Z¹represents a methyl group or an ethyl group,

with a compound of formula (III) in an inert solvent in the optional presence of an acid,

a, R therein¹And m has the meaning given in claims 1 to 7,

to obtain the compound of the formula (IV),

wherein Z¹、A、R¹、R²、R³M and n have the above-mentioned meanings,

then cyclizing the compound of formula (IV) in the presence of a base in an inert solvent, and

the compounds of formula (I), (I-A) or (I-B) are optionally converted with suitable (I) solvents and/or (ii) bases or acids into their physiologically unimportant salts, hydrates and/or hydrates of the salts.
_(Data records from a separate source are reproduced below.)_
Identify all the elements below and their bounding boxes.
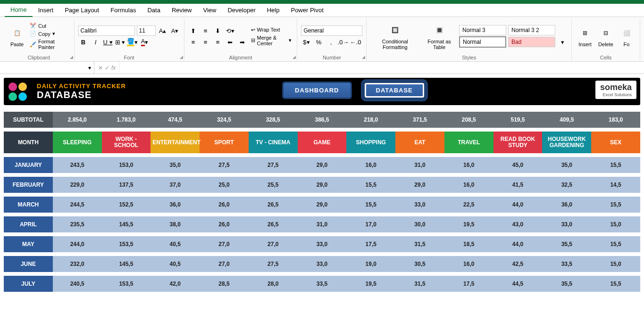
column-header[interactable]: READ BOOK STUDY bbox=[493, 132, 543, 153]
styles-more-icon[interactable]: ▾ bbox=[557, 37, 568, 47]
tab-formulas[interactable]: Formulas bbox=[105, 4, 142, 16]
tab-help[interactable]: Help bbox=[261, 4, 285, 16]
data-cell[interactable]: 26,0 bbox=[200, 216, 249, 232]
formula-input[interactable] bbox=[119, 62, 644, 74]
border-button[interactable]: ⊞ ▾ bbox=[115, 37, 125, 47]
data-cell[interactable]: 38,0 bbox=[151, 216, 200, 232]
data-cell[interactable]: 153,5 bbox=[102, 276, 151, 292]
data-cell[interactable]: 36,0 bbox=[151, 197, 200, 213]
column-header[interactable]: GAME bbox=[298, 132, 347, 153]
data-cell[interactable]: 33,0 bbox=[298, 256, 347, 272]
wrap-text-button[interactable]: ↩Wrap Text bbox=[250, 26, 293, 33]
data-cell[interactable]: 25,5 bbox=[249, 177, 298, 193]
fx-icon[interactable]: fx bbox=[111, 65, 116, 71]
data-cell[interactable]: 30,0 bbox=[395, 216, 444, 232]
data-cell[interactable]: 31,5 bbox=[395, 236, 444, 252]
column-header[interactable]: TRAVEL bbox=[444, 132, 493, 153]
data-cell[interactable]: 15,5 bbox=[346, 177, 395, 193]
data-cell[interactable]: 28,0 bbox=[249, 276, 298, 292]
align-bottom-icon[interactable]: ⬇ bbox=[213, 25, 223, 36]
column-header[interactable]: HOUSEWORK GARDENING bbox=[542, 132, 591, 153]
font-color-button[interactable]: A▾ bbox=[140, 37, 150, 47]
dashboard-button[interactable]: DASHBOARD bbox=[282, 82, 352, 99]
cancel-formula-icon[interactable]: ✕ bbox=[98, 65, 103, 71]
data-cell[interactable]: 244,0 bbox=[53, 236, 102, 252]
align-right-icon[interactable]: ≡ bbox=[213, 37, 223, 47]
style-normal32[interactable]: Normal 3 2 bbox=[508, 25, 555, 35]
data-cell[interactable]: 35,0 bbox=[542, 157, 591, 173]
data-cell[interactable]: 36,0 bbox=[542, 197, 591, 213]
subtotal-cell[interactable]: 386,5 bbox=[298, 112, 347, 128]
data-cell[interactable]: 17,0 bbox=[346, 216, 395, 232]
font-size-select[interactable] bbox=[137, 25, 156, 36]
format-painter-button[interactable]: 🖌️Format Painter bbox=[28, 38, 70, 50]
data-cell[interactable]: 15,5 bbox=[591, 157, 640, 173]
month-cell[interactable]: JANUARY bbox=[4, 157, 53, 173]
copy-button[interactable]: 📄Copy ▾ bbox=[28, 30, 70, 37]
subtotal-cell[interactable]: 2.854,0 bbox=[53, 112, 102, 128]
underline-button[interactable]: U ▾ bbox=[103, 37, 113, 47]
data-cell[interactable]: 19,0 bbox=[346, 256, 395, 272]
dec-decimal-icon[interactable]: ←.0 bbox=[350, 37, 360, 47]
data-cell[interactable]: 27,0 bbox=[200, 236, 249, 252]
data-cell[interactable]: 235,5 bbox=[53, 216, 102, 232]
subtotal-cell[interactable]: 208,5 bbox=[444, 112, 493, 128]
data-cell[interactable]: 27,0 bbox=[249, 236, 298, 252]
data-cell[interactable]: 16,0 bbox=[444, 177, 493, 193]
tab-developer[interactable]: Developer bbox=[222, 4, 261, 16]
align-middle-icon[interactable]: ≡ bbox=[201, 25, 211, 36]
decrease-font-icon[interactable]: A▾ bbox=[170, 25, 180, 36]
data-cell[interactable]: 15,0 bbox=[591, 216, 640, 232]
data-cell[interactable]: 33,0 bbox=[542, 216, 591, 232]
data-cell[interactable]: 16,0 bbox=[346, 157, 395, 173]
column-header[interactable]: TV - CINEMA bbox=[249, 132, 298, 153]
bold-button[interactable]: B bbox=[78, 37, 89, 47]
data-cell[interactable]: 41,5 bbox=[493, 177, 543, 193]
month-cell[interactable]: JULY bbox=[4, 276, 53, 292]
column-header[interactable]: EAT bbox=[395, 132, 444, 153]
insert-cells-button[interactable]: ⊞ Insert bbox=[576, 25, 594, 48]
data-cell[interactable]: 29,0 bbox=[298, 177, 347, 193]
data-cell[interactable]: 137,5 bbox=[102, 177, 151, 193]
column-header[interactable]: WORK - SCHOOL bbox=[102, 132, 151, 153]
data-cell[interactable]: 44,0 bbox=[493, 236, 543, 252]
column-header[interactable]: ENTERTAINMENT bbox=[151, 132, 200, 153]
format-cells-button[interactable]: ⬜ Fo bbox=[617, 25, 636, 48]
data-cell[interactable]: 14,5 bbox=[591, 177, 640, 193]
number-format-select[interactable] bbox=[301, 25, 362, 36]
column-header[interactable]: SPORT bbox=[200, 132, 249, 153]
data-cell[interactable]: 31,5 bbox=[395, 276, 444, 292]
data-cell[interactable]: 17,5 bbox=[346, 236, 395, 252]
data-cell[interactable]: 15,5 bbox=[346, 197, 395, 213]
accept-formula-icon[interactable]: ✓ bbox=[105, 65, 109, 71]
data-cell[interactable]: 229,0 bbox=[53, 177, 102, 193]
data-cell[interactable]: 27,0 bbox=[200, 256, 249, 272]
data-cell[interactable]: 29,0 bbox=[298, 197, 347, 213]
paste-button[interactable]: 📋 Paste bbox=[8, 25, 26, 48]
data-cell[interactable]: 153,5 bbox=[102, 236, 151, 252]
data-cell[interactable]: 27,5 bbox=[249, 157, 298, 173]
merge-center-button[interactable]: ⊟Merge & Center ▾ bbox=[250, 34, 293, 47]
subtotal-cell[interactable]: 409,5 bbox=[542, 112, 591, 128]
subtotal-cell[interactable]: 371,5 bbox=[395, 112, 444, 128]
data-cell[interactable]: 19,5 bbox=[346, 276, 395, 292]
data-cell[interactable]: 33,5 bbox=[542, 256, 591, 272]
subtotal-cell[interactable]: 1.783,0 bbox=[102, 112, 151, 128]
data-cell[interactable]: 45,0 bbox=[493, 157, 543, 173]
data-cell[interactable]: 15,5 bbox=[591, 197, 640, 213]
style-normal3[interactable]: Normal 3 bbox=[459, 25, 506, 35]
data-cell[interactable]: 15,0 bbox=[591, 256, 640, 272]
data-cell[interactable]: 29,0 bbox=[298, 157, 347, 173]
data-cell[interactable]: 44,0 bbox=[493, 197, 543, 213]
month-cell[interactable]: APRIL bbox=[4, 216, 53, 232]
data-cell[interactable]: 35,5 bbox=[542, 276, 591, 292]
indent-inc-icon[interactable]: ➡ bbox=[237, 37, 248, 47]
subtotal-cell[interactable]: 183,0 bbox=[591, 112, 640, 128]
data-cell[interactable]: 27,5 bbox=[249, 256, 298, 272]
italic-button[interactable]: I bbox=[91, 37, 101, 47]
month-cell[interactable]: JUNE bbox=[4, 256, 53, 272]
clipboard-launcher[interactable]: ◢ bbox=[70, 55, 73, 59]
month-cell[interactable]: FEBRUARY bbox=[4, 177, 53, 193]
subtotal-cell[interactable]: 218,0 bbox=[346, 112, 395, 128]
tab-view[interactable]: View bbox=[198, 4, 222, 16]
9. Process for the preparation of a compound of formula (I), (I-A) and/or (I-B) as defined in claims 1 to 7, wherein R³Representing hydrogen, which process is characterized in that,

wherein a compound of formula (V):

wherein R is²And n has the meaning given in claims 1 to 7,

Z¹represents a methyl group or an ethyl group,

with compounds of the formula (VI)

Wherein Z²Represents a methyl group or an ethyl group,

condensed to a compound of formula (VII),

wherein Z¹、R²And n has the meaning given above,

then reacting with a compound of formula (III) in the presence of an acid,

a, R therein¹And m has the meaning given in claims 1 to 7,

to obtain the compound of formula (IV-A)

Wherein Z¹、A、R¹、R²M and n have the above-mentioned meanings,

it is then cyclized in an inert solvent in the presence of a base.

10. Use of a compound as defined in any of claims 1 to 7 for the preparation of a medicament for the treatment and/or prophylaxis of diseases of the cardio-blood circulation, heart failure, anemia, chronic kidney diseases and renal failure.

11. A medicament comprising a combination of a compound as defined in any one of claims 1 to 7 and inert, non-toxic, pharmacologically suitable auxiliaries.

12. The medicament according to claim 11 for the treatment and/or prophylaxis of cardio-blood circulation disorders, heart failure, anemia, chronic kidney disease and renal failure.